What gets rewarded is the survivors’ ability to play the game. The winner is the one who has figured out the game and can outsmart, outmaneuver and, often, out-manipulate the others.

It is time to change the game.

Résumés are BS. And everybody knows it, which is what makes them so absurd.

The factors we have come to rely on so heavily as gatekeepers in screening – education, skills and experience – are the least reliable predictors of success in a job. How often have you been disappointed by someone who had all the right credentials and looked great on paper?

We all know it to be true, and we’ve all seen reams of research data that supports it.

Statistics abound about the embellishments and outright lies conveyed in those documents – and yet résumés for some reason have for generations retained their place as our passport to career advancement.

More perplexing still, nobody stops long enough to acknowledge that most of the stuff that gets lied about, probed, discussed and researched is completely irrelevant anyway. The ‘facts’, however dubious, have no bearing whatsoever on fit.

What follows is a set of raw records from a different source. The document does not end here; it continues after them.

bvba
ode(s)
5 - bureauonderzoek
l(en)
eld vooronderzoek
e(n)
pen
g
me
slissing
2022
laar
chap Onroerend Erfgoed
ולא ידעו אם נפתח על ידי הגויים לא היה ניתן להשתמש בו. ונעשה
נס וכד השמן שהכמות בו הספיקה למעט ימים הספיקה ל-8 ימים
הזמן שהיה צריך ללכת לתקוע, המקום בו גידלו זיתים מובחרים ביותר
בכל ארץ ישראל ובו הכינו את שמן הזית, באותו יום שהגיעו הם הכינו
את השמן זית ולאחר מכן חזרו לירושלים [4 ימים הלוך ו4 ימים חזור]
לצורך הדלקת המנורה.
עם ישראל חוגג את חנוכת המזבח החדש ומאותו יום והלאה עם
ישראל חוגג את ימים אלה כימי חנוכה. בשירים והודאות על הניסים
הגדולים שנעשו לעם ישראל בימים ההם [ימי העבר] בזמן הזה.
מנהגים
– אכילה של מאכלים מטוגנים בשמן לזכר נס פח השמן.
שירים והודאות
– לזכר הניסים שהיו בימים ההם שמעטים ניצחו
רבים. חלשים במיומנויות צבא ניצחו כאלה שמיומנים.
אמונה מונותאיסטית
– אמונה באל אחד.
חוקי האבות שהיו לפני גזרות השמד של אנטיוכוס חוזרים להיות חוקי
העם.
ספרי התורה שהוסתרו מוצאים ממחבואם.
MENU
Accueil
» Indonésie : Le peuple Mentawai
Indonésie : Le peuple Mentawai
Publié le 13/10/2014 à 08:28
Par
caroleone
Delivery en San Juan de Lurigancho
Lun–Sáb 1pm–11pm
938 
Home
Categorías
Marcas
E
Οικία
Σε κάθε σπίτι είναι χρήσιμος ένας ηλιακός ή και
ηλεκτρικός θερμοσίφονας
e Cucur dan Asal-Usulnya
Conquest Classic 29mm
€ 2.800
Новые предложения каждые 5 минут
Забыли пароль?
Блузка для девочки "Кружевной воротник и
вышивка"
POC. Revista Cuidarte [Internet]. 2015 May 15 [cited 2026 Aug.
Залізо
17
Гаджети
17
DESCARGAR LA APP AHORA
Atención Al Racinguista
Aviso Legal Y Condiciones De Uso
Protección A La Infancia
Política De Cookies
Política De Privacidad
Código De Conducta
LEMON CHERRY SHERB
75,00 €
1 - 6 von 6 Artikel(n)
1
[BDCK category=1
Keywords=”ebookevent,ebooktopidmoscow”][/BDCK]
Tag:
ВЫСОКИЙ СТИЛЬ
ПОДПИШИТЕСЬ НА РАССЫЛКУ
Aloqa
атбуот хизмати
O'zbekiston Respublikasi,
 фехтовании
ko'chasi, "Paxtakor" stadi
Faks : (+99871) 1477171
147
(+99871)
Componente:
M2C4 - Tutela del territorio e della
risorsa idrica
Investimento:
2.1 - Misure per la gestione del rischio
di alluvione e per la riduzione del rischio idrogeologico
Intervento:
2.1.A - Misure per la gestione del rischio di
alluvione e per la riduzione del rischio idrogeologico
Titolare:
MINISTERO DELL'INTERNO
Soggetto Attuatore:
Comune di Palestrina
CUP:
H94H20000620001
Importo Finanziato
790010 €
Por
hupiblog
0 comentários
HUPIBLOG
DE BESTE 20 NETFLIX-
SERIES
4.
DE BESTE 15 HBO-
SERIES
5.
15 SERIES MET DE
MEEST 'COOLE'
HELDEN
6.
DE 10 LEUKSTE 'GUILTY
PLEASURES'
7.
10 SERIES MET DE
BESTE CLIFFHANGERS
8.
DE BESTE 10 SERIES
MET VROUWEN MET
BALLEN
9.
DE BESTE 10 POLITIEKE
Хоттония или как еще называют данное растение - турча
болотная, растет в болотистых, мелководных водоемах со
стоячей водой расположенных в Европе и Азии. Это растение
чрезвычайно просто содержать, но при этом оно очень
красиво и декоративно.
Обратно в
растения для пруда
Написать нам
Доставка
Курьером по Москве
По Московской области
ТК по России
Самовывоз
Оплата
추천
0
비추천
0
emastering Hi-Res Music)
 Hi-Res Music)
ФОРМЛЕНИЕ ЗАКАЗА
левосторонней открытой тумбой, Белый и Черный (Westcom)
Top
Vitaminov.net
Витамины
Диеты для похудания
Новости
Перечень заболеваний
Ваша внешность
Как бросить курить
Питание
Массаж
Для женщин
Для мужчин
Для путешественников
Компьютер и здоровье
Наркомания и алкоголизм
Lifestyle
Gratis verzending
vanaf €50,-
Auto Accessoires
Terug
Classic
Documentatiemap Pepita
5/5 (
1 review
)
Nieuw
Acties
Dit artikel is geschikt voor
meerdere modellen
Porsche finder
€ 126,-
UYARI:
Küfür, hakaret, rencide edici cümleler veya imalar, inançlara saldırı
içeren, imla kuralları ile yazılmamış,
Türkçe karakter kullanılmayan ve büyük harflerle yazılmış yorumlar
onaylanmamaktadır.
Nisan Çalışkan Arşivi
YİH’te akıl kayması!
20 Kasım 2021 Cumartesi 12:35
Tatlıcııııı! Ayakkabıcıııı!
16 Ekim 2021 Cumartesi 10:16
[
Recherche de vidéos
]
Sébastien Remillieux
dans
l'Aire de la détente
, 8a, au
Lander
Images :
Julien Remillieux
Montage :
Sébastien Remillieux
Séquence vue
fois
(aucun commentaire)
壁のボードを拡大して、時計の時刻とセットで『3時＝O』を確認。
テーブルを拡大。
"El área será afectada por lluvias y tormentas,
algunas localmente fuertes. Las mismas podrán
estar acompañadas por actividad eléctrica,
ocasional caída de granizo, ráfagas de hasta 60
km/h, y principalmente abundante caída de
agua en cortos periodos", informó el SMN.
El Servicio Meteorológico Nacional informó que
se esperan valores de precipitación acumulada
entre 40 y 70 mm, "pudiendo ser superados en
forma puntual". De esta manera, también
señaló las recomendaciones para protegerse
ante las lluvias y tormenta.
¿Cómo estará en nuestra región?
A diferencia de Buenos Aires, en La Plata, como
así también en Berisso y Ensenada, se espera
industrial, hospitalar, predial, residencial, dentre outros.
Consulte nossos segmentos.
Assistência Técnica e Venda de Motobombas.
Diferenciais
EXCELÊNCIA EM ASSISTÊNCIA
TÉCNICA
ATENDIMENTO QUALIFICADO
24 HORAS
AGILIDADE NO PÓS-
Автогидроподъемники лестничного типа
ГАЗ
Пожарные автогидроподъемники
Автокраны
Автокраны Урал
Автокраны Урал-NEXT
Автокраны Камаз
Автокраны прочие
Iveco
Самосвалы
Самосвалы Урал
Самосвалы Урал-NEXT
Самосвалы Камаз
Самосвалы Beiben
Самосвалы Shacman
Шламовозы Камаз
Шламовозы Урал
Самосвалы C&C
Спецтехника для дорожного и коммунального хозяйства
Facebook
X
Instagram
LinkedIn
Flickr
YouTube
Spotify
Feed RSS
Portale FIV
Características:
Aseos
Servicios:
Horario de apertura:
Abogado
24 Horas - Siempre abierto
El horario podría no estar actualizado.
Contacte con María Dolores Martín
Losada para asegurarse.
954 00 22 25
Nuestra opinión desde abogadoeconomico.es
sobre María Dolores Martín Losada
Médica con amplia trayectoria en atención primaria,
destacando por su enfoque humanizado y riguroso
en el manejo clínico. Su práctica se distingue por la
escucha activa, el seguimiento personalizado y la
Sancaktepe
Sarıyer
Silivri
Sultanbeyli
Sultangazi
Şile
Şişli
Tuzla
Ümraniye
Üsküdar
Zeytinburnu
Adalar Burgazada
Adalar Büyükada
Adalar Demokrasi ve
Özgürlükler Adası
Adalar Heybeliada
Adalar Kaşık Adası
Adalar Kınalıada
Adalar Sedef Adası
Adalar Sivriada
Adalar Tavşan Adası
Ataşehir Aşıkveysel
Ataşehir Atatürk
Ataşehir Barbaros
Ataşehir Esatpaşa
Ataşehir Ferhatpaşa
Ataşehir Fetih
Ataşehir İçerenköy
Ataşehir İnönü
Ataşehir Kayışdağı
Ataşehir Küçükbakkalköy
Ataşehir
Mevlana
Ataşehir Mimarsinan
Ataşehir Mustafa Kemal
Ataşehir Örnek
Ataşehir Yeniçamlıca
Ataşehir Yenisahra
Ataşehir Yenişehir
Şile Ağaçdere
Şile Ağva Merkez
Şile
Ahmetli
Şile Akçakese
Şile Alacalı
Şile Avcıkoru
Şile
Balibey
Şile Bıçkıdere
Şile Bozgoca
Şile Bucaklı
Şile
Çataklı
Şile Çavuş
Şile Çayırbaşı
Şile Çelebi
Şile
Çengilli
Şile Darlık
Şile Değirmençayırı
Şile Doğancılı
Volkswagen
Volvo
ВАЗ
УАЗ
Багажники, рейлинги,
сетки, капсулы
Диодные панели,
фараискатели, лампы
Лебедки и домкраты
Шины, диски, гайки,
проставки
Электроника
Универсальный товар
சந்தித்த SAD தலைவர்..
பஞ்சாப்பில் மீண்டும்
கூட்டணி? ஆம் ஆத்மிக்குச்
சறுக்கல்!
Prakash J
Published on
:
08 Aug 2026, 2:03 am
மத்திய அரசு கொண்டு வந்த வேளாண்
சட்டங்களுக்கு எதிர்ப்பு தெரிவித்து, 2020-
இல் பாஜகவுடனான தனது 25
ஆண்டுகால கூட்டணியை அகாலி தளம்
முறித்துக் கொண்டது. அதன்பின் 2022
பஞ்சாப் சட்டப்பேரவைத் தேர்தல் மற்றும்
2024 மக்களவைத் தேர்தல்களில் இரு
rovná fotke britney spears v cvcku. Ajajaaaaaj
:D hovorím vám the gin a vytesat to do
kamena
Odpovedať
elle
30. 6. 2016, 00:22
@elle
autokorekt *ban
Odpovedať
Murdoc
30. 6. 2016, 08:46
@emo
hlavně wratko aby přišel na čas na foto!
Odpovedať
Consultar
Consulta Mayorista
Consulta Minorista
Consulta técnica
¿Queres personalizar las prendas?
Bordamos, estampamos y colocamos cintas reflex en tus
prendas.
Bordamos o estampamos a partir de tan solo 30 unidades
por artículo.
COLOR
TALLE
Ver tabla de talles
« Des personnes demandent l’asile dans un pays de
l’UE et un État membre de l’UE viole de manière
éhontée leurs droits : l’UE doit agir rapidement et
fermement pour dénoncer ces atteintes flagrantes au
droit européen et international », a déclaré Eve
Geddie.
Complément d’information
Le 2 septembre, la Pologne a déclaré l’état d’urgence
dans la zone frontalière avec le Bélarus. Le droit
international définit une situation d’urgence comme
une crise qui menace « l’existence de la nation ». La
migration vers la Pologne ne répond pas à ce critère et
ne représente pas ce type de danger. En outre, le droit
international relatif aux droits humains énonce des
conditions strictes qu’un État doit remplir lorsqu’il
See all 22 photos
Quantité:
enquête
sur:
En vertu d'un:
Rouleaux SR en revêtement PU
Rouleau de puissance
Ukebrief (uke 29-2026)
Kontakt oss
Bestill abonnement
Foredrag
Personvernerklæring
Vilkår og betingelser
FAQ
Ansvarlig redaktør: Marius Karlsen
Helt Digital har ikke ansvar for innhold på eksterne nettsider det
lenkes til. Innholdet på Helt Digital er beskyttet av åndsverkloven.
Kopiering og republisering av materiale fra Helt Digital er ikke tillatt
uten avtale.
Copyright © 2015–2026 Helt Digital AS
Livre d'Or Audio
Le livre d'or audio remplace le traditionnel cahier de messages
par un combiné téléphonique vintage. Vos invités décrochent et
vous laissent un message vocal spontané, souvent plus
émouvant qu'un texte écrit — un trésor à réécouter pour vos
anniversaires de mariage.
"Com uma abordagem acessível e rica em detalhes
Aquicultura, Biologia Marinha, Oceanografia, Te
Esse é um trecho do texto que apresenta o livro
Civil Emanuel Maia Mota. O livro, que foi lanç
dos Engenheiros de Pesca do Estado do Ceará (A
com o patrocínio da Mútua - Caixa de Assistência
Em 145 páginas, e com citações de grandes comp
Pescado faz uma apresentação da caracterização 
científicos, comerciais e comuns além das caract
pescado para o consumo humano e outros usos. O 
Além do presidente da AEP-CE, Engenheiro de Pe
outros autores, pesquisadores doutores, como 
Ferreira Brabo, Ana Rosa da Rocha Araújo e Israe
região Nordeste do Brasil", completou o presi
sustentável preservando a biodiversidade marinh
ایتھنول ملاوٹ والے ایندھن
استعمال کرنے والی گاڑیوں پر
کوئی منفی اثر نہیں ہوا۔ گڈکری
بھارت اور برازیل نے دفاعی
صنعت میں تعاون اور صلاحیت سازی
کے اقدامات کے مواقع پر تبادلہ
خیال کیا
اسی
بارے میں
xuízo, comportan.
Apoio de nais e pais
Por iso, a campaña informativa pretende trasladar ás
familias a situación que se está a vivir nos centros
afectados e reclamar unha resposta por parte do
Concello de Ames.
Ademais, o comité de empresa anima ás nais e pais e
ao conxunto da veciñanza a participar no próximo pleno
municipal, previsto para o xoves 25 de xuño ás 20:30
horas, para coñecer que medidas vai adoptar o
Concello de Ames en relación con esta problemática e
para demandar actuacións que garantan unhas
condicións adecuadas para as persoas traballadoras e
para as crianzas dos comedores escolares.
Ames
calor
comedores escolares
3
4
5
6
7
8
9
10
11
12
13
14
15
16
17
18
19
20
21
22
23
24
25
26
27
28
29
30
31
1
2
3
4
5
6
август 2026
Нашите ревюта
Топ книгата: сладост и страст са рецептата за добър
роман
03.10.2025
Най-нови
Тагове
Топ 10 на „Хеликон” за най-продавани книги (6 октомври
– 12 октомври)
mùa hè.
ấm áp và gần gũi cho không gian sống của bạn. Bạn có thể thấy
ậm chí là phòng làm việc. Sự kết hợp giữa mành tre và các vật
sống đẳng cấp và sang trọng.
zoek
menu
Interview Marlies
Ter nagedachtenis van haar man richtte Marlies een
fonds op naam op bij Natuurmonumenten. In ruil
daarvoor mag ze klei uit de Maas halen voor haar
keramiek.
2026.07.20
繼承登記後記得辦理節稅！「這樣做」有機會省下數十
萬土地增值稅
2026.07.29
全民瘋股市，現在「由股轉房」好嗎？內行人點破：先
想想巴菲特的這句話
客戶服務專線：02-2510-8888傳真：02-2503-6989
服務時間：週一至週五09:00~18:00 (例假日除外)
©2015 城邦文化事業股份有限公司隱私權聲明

So why do we carry on using unreliable documents that contain only marginally relevant information to determine who gets to advance in the process?

Truth be told, we’re not selecting, we're eliminating.

And, even worse, we often end up eliminating the best candidates right up front. The meaningless rules we have made up to filter the résumés toss them off the island because they didn’t get the irrelevant stuff right.

It’s time to start measuring what matters.